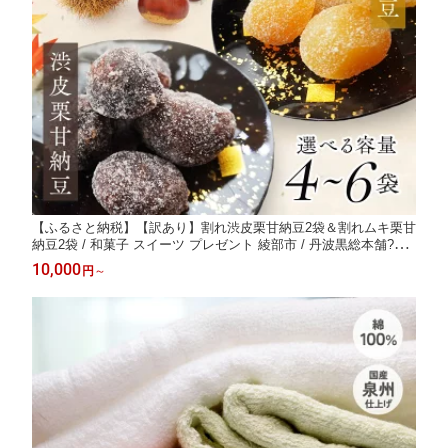
【ふるさと納税】【訳あり】割れ渋皮栗甘納豆2袋＆割れムキ栗甘
納豆2袋 / 和菓子 スイーツ プレゼント 綾部市 / 丹波黒総本舗?樺?
村屋［BSCN032］
10,000
円
～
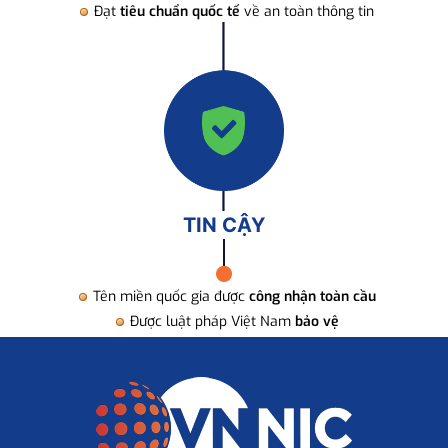
Đạt
tiêu chuẩn quốc tế
về an toàn thông tin
TIN CẬY
Tên miền quốc gia được
công nhận toàn cầu
Được luật pháp Việt Nam
bảo vệ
☆ ☆ ☆ ☆
*Try it*: For this exercise, reproduce exactly each line from the one containing "về an toàn thông tin" through the last line of the data, and no others.

*Answer space*:
về an toàn thông tin
TIN CẬY
Tên miền quốc gia được
công nhận toàn cầu
Được luật pháp Việt Nam
bảo vệ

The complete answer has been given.